Louise: My first experience with the internet was I think when Vincent (her son) gave me an old computer. And he was showing me what you could do with it and he was clicking and clicking and clicking and moving this mouse and all of these frames were all coming up on top of each other and my head was totally spinning and I though there’s no way, there’s no way I could handle something like that. So he gives me this old computer and, and then he says you’ve got to subscribe to internet so I did. Then I had to learn to use the e-mail. That was kind of confusing for quite a while to me. But after I started you know it came, it came slow. But it, I was, I’m trying to think, did I we didn’t have a computer when we lived in Virginia, I didn’t have, we did not, no I didn’t.

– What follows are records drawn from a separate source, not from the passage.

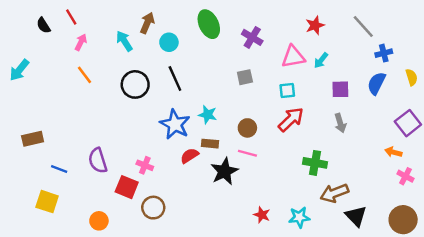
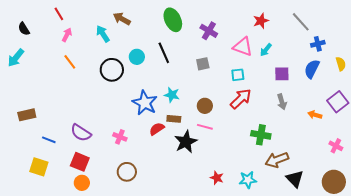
brown arrow: (147, 23) -> (122, 19), turned -84
black semicircle: (43, 25) -> (24, 29), moved
cyan circle: (169, 42) -> (137, 57), moved
pink triangle: (293, 57) -> (243, 47), turned 30
black line: (175, 78) -> (164, 53), moved
orange arrow: (393, 152) -> (315, 115), moved
purple semicircle: (98, 161) -> (81, 133), turned -40
red square: (127, 187) -> (80, 162), moved

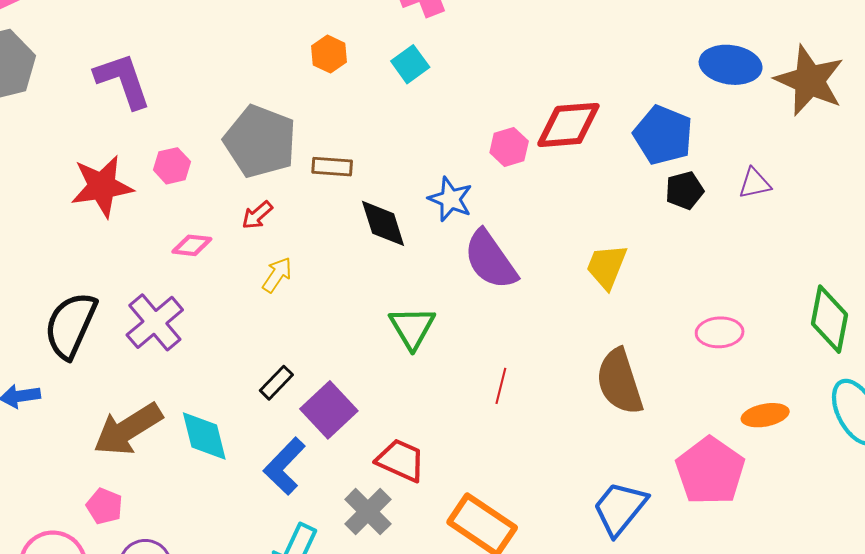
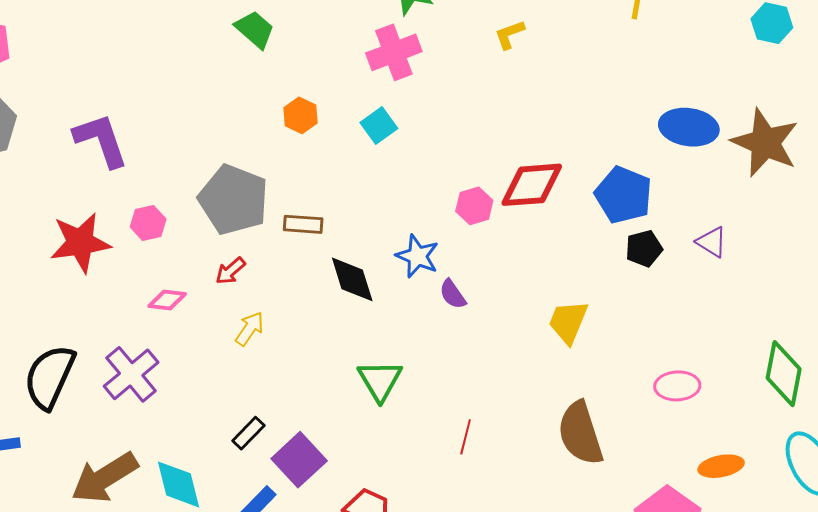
purple triangle: (755, 183) -> (712, 242), turned 44
purple semicircle: (490, 260) -> (453, 294), moved, size x0.5

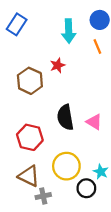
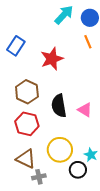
blue rectangle: (17, 24) -> (16, 46), moved
cyan arrow: (69, 31) -> (64, 15), moved, turned -135
red star: (58, 65) -> (52, 59), size x1.6
brown hexagon: (30, 81) -> (27, 92), moved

Lindsey: So what year did you get one?
Louise: We moved out here (Alpine Ut) in 1989 and sometime after, after that Vincent gave me an old computer and um then something happened to it and I’d heard these advertisements on the radio of Totally Awesome Computers so I took it down there and, to get it fixed and he told me well it wasn’t worth fixing it was just a piece of junk and then told me what he could do and blah blah blah. When I walked out the door I think I’d spent about a thousand dollars and didn’t know what for. So I got a little better computer but not much and I don’t know. Like you say there weren’t the search engines at that time were not that sophisticated, and I wasn’t sophisticated either so we got along fine. As long as I just knew what button to push. And um, then I, I was having trouble, that was it, lightning hit it, lightning hit it. It was right here in this room, lightning hit it, blew it out. I went back to Totally Awesome and I had to have the whole thing rebuilt and it was another thousand dollars or whatever it was in those days, and but it had upgraded, I got better, a better, a larger, um memory, memory board, a mother board, memory board, memory. Yah. So anyway. I slowly worked my way up until finally, yah, but the internet um Google actually didn’t come into play until what about five years ago?
Lindsey: Um, probably a little more than that, no more, more than that,
Louise: More than that? There was non Google, I’m trying to think what search engines we, Explorer, Internet explorer I think is what we used.